Because it is a natural experiment, the case cannot be repeated, and the care of patients with KBS might have changed over the years. Because peer-reviewed articles on KBS are not very common, the search strategy did not include a large range of terms, and it is possible that relevant cases were missed. We think the likelihood of this is small given the range of databases searched, the number of reference lists consulted, and the search of Google Scholar.
Notwithstanding these limitations, the strengths of the review include the systematic identification of cases through a specified search strategy and a critical appraisal of the reports’ quality. Moreover, no date or language restrictions were applied, and we were able to get three studies translated. The review brings together 24 cases of KBS post-TBI, of which half were treated with pharmacotherapy. This review will help clinicians to understand the clinical spectrum of KBS post-TBI and may offer guidance in the personalization of treatments in clinical practice.

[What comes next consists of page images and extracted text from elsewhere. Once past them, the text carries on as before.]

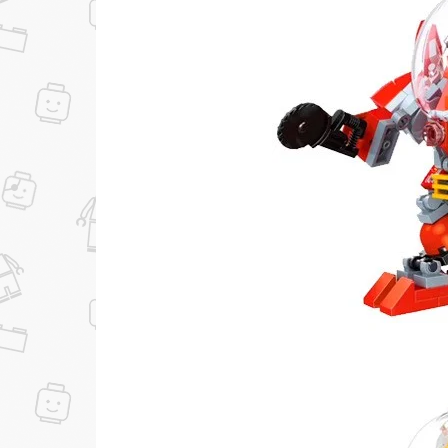
Скидка за отзыв
150₽
на Яндекс.Маркете
...уже сейчас
Участвуйте в конкурсах и розыгрышах в на
Подробные условия всех акций и бонусов...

This systematic review has identified and synthesized the evidence from 24 case reports of KBS post-TBI. The case reports demonstrate the complex presentation of KBS symptoms post-TBI. Treatment with carbamazepine was associated with improvement in KBS symptoms in seven out of 10 cases. However, given the quality of evidence, it is not possible to make a practice recommendation in the clinical guideline under development with any degree of certainty. Whether this intervention is trialed for a patient relies on the individual clinical presentation, lack of response to other treatments, and clinical indication.